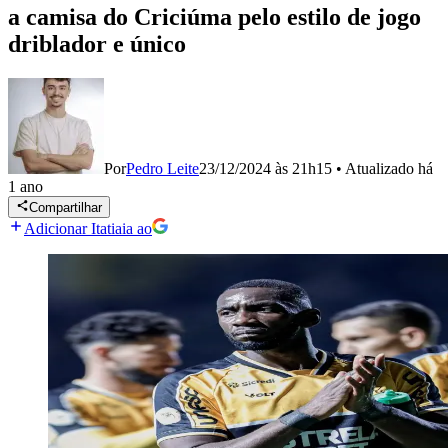
a camisa do Criciúma pelo estilo de jogo
driblador e único
Por
Pedro Leite
23/12/2024 às 21h15
•
Atualizado
há
1 ano
Compartilhar
Adicionar Itatiaia ao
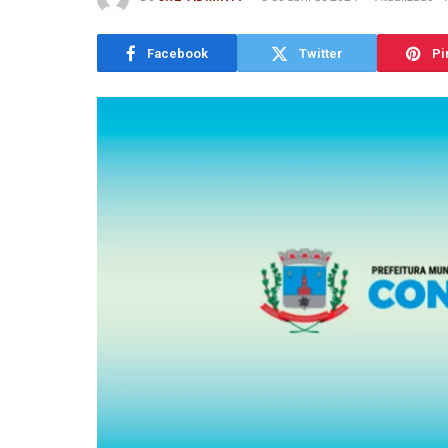
Facebook
Twitter
Pi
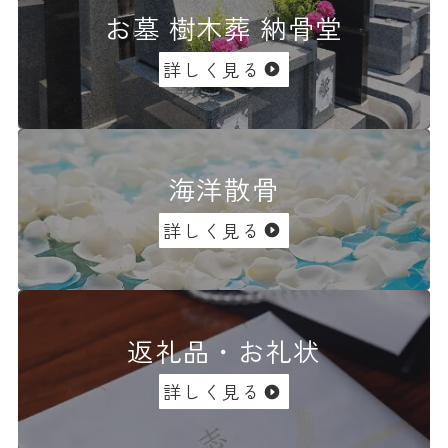
お墓 樹木葬 納骨堂
詳しく見る
海洋散骨
詳しく見る
返礼品・お礼状
詳しく見る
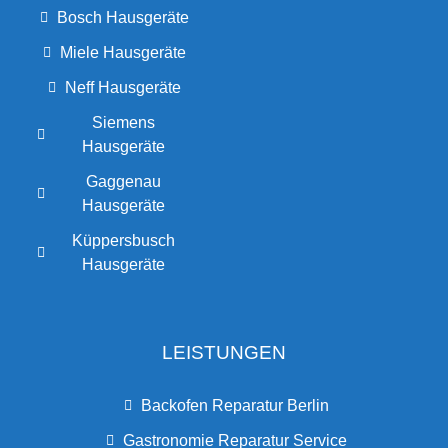
Bosch Hausgeräte
Miele Hausgeräte
Neff Hausgeräte
Siemens
Hausgeräte
Gaggenau
Hausgeräte
Küppersbusch
Hausgeräte
LEISTUNGEN
Backofen Reparatur Berlin
Gastronomie Reparatur Service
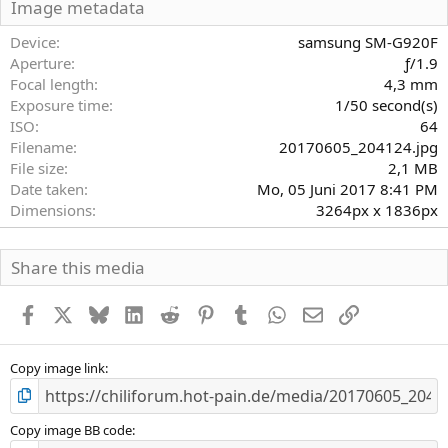
S
Image metadata
t
e
Device
samsung SM-G920F
r
Aperture
ƒ/1.9
n
Focal length
4,3 mm
(
Exposure time
1/50 second(s)
e
)
ISO
64
Filename
20170605_204124.jpg
File size
2,1 MB
Date taken
Mo, 05 Juni 2017 8:41 PM
Dimensions
3264px x 1836px
Share this media
Facebook
X
Bluesky
LinkedIn
Reddit
Pinterest
Tumblr
WhatsApp
E-Mail
Link
Copy image link
Copy image BB code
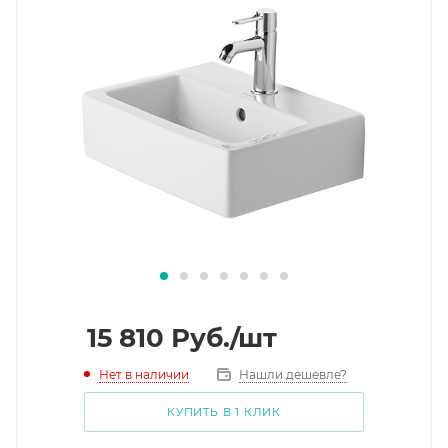
15 810
Руб.
/шт
Нет в наличии
Нашли дешевле?
КУПИТЬ В 1 КЛИК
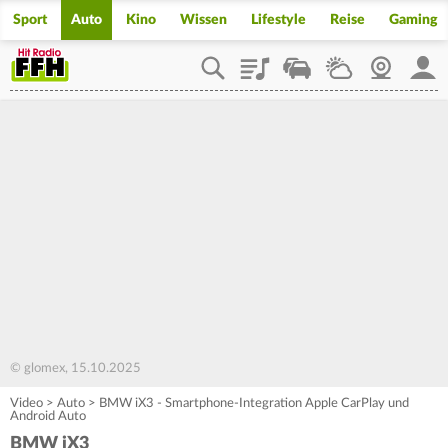
Sport
Auto
Kino
Wissen
Lifestyle
Reise
Gaming
Playlist
Staupilot
Wetter
Webcam
Mein
© glomex, 15.10.2025
Video
>
Auto
>
BMW iX3 - Smartphone-Integration Apple CarPlay und
Android Auto
BMW iX3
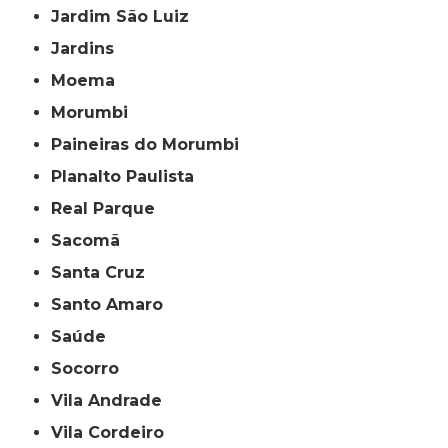
Jardim São Luiz
Jardins
Moema
Morumbi
Paineiras do Morumbi
Planalto Paulista
Real Parque
Sacomã
Santa Cruz
Santo Amaro
Saúde
Socorro
Vila Andrade
Vila Cordeiro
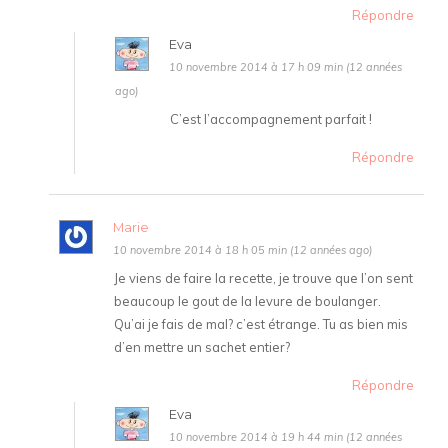
Répondre
Eva
10 novembre 2014 à 17 h 09 min (12 années
ago)
C’est l’accompagnement parfait !
Répondre
Marie
10 novembre 2014 à 18 h 05 min (12 années ago)
Je viens de faire la recette, je trouve que l’on sent
beaucoup le gout de la levure de boulanger.
Qu’ai je fais de mal? c’est étrange. Tu as bien mis
d’en mettre un sachet entier?
Répondre
Eva
10 novembre 2014 à 19 h 44 min (12 années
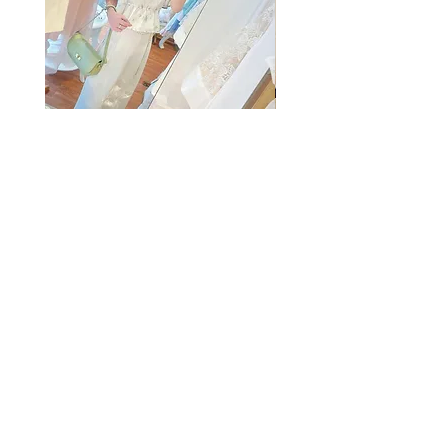
The Summer Freshing Blouse
My Sheer Bow Knit Top
Regular Price
Sale Price
Price
HK$1,899.00
HK$499.00
HK$1,099.00
客戶服務
條款及細則
購物指南
免責條款
Share
付款方式
隱私條款
配送服務
換貨安排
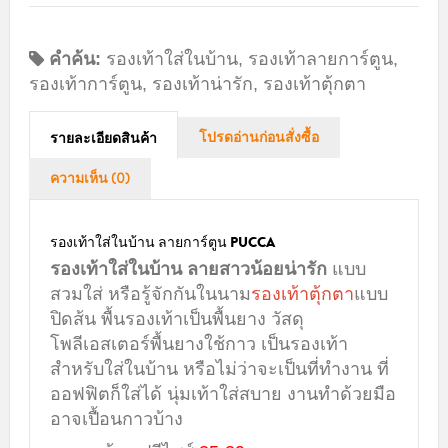
คำค้น:
รองเท้าใส่ในบ้าน
,
รองเท้าลายการ์ตูน
,
รองเท้าการ์ตูน
,
รองเท้าน่ารัก
,
รองเท้าตุ้กตา
โปรดอ่านก่อนสั่งซื้อ
รายละเอียดสินค้า
ความเห็น (0)
รองเท้าใส่ในบ้าน ลายการ์ตูน PUCCA
รองเท้าใส่ในบ้าน ลายสาวน้อยน่ารัก
แบบ
สวมใส่ หรือรู้จักกันในนาม
รองเท้าตุ้กตา
แบบ
ปิดส้น พื้นรองเท้าเป็นพื้นยาง วัสดุ
โพลีเอสเตอร์พื้นยางใช้กาว เป็นรองเท้า
สำหรับใส่ในบ้าน หรือไม่ว่าจะเป็นที่ทำงาน ที่
ออฟฟิตก็ใส่ได้ นุ่มเท้าใส่สบาย งานทำด้วยมือ
อาจเปื้อนกาวบ้าง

------------------------------------

▸ What to produce
Every line above that holds the string "Reparatur" should be copied into the answer.

▸ Your solution
Backofen Reparatur Berlin
Gastronomie Reparatur Service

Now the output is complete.